BEGIN PROVIDED INFORMATION

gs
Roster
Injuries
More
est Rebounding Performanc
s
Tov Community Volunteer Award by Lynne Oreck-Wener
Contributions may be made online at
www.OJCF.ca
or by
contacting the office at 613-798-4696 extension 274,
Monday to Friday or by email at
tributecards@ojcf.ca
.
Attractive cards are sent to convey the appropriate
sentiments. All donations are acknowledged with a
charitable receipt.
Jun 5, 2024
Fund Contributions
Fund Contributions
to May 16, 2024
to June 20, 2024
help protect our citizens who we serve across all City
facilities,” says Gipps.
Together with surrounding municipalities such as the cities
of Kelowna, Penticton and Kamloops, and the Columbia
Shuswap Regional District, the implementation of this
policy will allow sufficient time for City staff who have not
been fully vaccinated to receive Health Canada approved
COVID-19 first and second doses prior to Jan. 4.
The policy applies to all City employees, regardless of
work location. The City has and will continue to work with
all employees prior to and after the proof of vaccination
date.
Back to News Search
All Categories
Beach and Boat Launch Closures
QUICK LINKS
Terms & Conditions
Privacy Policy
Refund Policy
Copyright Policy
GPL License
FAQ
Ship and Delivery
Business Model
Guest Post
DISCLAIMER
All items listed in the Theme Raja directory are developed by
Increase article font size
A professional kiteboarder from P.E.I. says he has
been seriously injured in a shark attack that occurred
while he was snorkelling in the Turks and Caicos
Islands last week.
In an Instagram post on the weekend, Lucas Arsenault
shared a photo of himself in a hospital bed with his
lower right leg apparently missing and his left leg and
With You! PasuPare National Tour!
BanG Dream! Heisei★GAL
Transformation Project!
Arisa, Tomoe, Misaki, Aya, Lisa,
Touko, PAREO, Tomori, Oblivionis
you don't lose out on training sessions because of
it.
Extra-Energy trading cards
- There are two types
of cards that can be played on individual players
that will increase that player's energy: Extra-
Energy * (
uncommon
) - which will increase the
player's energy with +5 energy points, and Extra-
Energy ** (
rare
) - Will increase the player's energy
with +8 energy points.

END PROVIDED INFORMATION
BEGIN PROVIDED INFORMATION

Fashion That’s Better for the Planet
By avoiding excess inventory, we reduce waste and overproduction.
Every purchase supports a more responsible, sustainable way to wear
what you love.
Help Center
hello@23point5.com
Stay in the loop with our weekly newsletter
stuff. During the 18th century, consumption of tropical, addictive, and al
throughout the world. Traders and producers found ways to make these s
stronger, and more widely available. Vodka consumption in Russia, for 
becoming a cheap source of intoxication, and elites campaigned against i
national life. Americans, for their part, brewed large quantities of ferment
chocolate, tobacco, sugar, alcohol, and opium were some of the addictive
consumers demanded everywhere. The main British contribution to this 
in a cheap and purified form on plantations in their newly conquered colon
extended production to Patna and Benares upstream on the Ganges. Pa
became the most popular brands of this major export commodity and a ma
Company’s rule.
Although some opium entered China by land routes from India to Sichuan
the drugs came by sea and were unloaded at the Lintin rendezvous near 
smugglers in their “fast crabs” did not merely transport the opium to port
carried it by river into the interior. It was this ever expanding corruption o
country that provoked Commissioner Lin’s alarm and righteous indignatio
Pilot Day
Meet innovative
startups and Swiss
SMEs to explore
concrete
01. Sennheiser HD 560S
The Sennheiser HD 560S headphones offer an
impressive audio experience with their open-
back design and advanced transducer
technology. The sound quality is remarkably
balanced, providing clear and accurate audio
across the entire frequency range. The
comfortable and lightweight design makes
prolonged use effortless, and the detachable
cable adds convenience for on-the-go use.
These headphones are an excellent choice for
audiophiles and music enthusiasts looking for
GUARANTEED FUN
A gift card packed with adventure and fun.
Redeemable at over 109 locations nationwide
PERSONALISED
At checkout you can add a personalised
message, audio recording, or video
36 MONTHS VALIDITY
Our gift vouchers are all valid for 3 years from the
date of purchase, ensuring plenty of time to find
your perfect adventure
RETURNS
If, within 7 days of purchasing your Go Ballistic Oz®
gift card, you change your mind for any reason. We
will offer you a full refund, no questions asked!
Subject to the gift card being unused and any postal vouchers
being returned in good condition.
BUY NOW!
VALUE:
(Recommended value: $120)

END PROVIDED INFORMATION
BEGIN PROVIDED INFORMATION

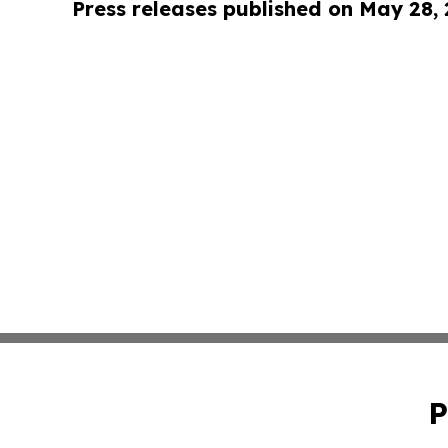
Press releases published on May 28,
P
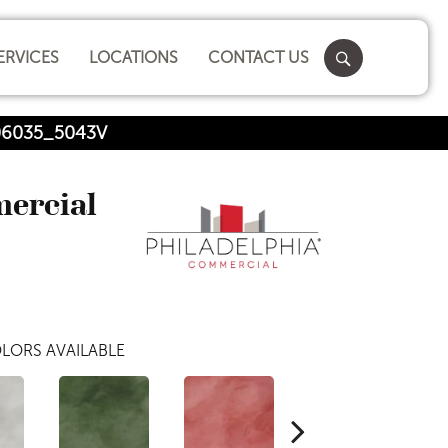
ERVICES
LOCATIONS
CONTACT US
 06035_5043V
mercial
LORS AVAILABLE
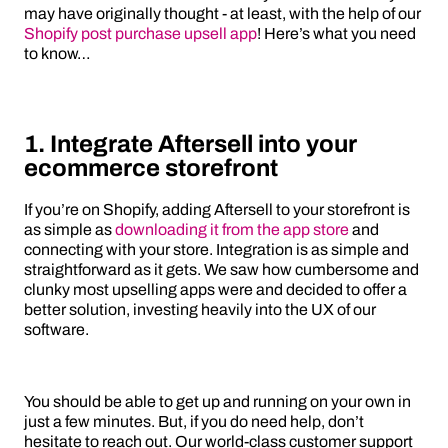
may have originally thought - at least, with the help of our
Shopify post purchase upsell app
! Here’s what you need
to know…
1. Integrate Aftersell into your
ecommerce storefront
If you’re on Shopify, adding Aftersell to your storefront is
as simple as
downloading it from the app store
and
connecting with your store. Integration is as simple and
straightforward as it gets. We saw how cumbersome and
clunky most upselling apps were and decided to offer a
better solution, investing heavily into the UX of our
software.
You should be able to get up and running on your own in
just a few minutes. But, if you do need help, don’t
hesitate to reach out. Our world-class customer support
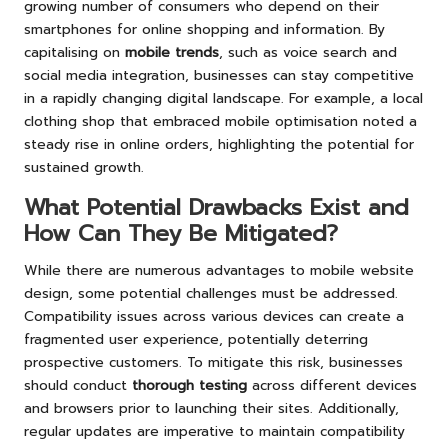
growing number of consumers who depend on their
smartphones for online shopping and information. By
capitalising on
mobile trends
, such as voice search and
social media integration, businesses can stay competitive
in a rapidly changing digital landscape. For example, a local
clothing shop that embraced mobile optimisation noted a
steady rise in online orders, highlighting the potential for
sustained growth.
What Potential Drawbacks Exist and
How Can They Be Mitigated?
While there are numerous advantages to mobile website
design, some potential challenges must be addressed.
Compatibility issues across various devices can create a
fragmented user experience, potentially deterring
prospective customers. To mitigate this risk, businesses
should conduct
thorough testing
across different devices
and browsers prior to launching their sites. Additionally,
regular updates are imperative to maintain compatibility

END PROVIDED INFORMATION

* [TRY IT] Of the entries listed above, reproduce only the lines starting at the line containing "connecting with your" and ending at the line containing "hesitate to reach". Include both, exactly as they stand.

* [OUTPUT OF THE TASK]
connecting with your store. Integration is as simple and
straightforward as it gets. We saw how cumbersome and
clunky most upselling apps were and decided to offer a
better solution, investing heavily into the UX of our
software.
You should be able to get up and running on your own in
just a few minutes. But, if you do need help, don’t
hesitate to reach out. Our world-class customer support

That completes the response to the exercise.